Managing Performance: A Proven Methodology


Although you can use many approaches to address performance and optimization management with WebSphere, I've found one that tends to synchronize well with the WebSphere platform. It also has the added benefit of being relatively straightforward.

In essence, it's a hybrid of a number of old-style methodologies grouped with newer schools of thought and best practices. For most environments, it'll work well; however, be careful to validate and confirm the approach before diving in. Attempting to overlay complex methodologies with something as complex and large as WebSphere is destined for failure. Instead, a straightforward and logical approach is essential. This methodology is also a living one; that is, you should continue to use it proactively during the lifetime of the system.

Before looking at the methodology itself, you should consider some key points for commencing a performance management program. The next sections highlight these.

Performance Management 101

Like in any testing situation, you can break down the basic scope of effort to the aim, the method, the test, and the results. Although it's a discussion about fundamentals, I believe it's important enough to consider in this context.

Considering these four key points, let's outline a brief performance management approach that the performance methodology, discussed shortly, sits on top of.

Problems found in the results typically can be fed back into the aim of another cycle.
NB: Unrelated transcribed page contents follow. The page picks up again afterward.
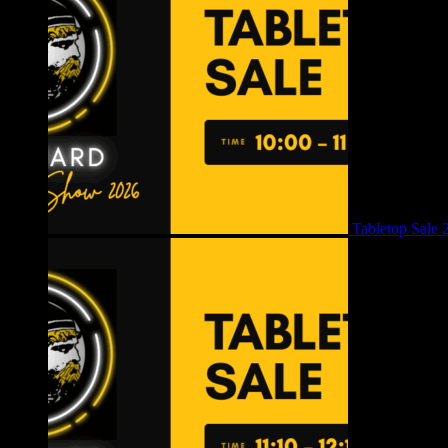
Tabletop Sale 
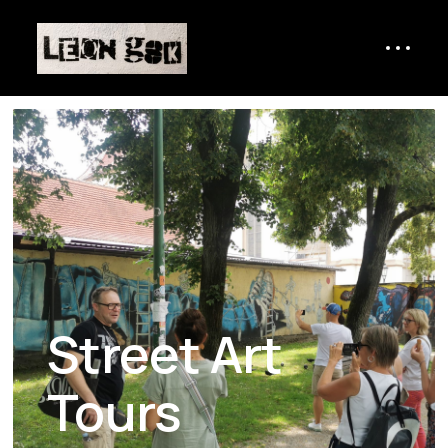
Street Art
Tours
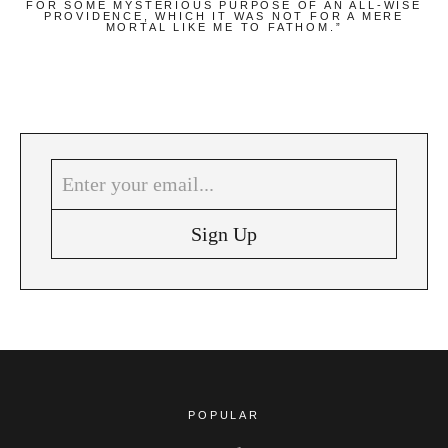
FOR SOME MYSTERIOUS PURPOSE OF AN ALL-WISE
PROVIDENCE, WHICH IT WAS NOT FOR A MERE
MORTAL LIKE ME TO FATHOM.”
POPULAR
Using this aspect of performance management, the model should show the process cycle around continuously, being used proactively to identify and help rectify issues.

The Aim of Performance Management

The aim is sometimes not as obvious as you'd initially think. Consider an underperforming system that needs to be fixed. In this case, the aim is to increase performance by a determined factor. That factor is defined by business sponsors, end user demand, legal agreements, and so forth.
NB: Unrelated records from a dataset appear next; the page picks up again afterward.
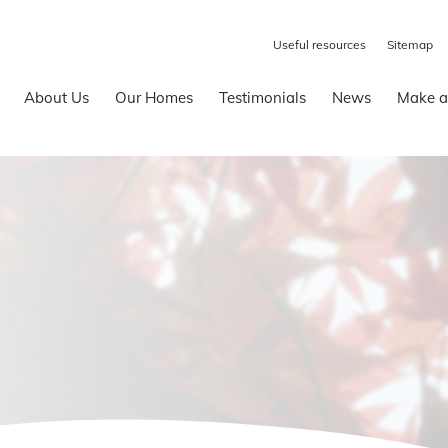
Useful resources
Sitemap
About Us
Our Homes
Testimonials
News
Make a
Take, for example, a situation where the aim is to resolve an application performance problem, specific to database- related transactions where a certain query is taking five seconds to respond. This query is fundamental to the application's functionality, and its lengthy delay is causing end users to complain.
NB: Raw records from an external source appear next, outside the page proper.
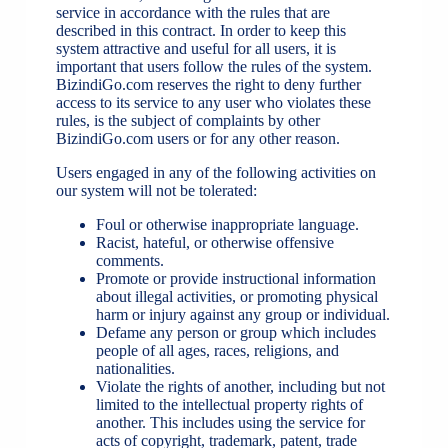
service in accordance with the rules that are
described in this contract. In order to keep this
system attractive and useful for all users, it is
important that users follow the rules of the system.
BizindiGo.com reserves the right to deny further
access to its service to any user who violates these
rules, is the subject of complaints by other
BizindiGo.com users or for any other reason.
Users engaged in any of the following activities on
our system will not be tolerated:
Foul or otherwise inappropriate language.
Racist, hateful, or otherwise offensive
comments.
Promote or provide instructional information
about illegal activities, or promoting physical
harm or injury against any group or individual.
Defame any person or group which includes
people of all ages, races, religions, and
nationalities.
Violate the rights of another, including but not
limited to the intellectual property rights of
another. This includes using the service for
acts of copyright, trademark, patent, trade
The aim is therefore to bring the database response times in under an acceptable threshold. Let's assume that the SLA for the full end-to-end user transaction is five seconds, of which in this example the database query itself is consuming the ensure SLA, leaving no overhead for content composition and so on. It can also be said that the aim is the problem you're attempting to solve.

To get the SLA back under its threshold, the system manager has determined that the SQL query must not take any longer than one second. Therefore, the aim of the performance management approach is to perform analysis on the application environment to bring the database query response time down from five seconds to one second.

The Method of Performance Management

Now that you have the aim, the performance management approach needs to define a method for analysis and testing (quantification). This part of your management approach should address how the analysis will take place and the tools you'll be using.

Continuing on from the example from the aim section, the method of analysis will be to run a SQL query monitor on the database server to determine what's wrong with the query itself as well as to monitor the output from the WebSphere Resource Analyzer to investigate what Java components , if any, are causing the delay.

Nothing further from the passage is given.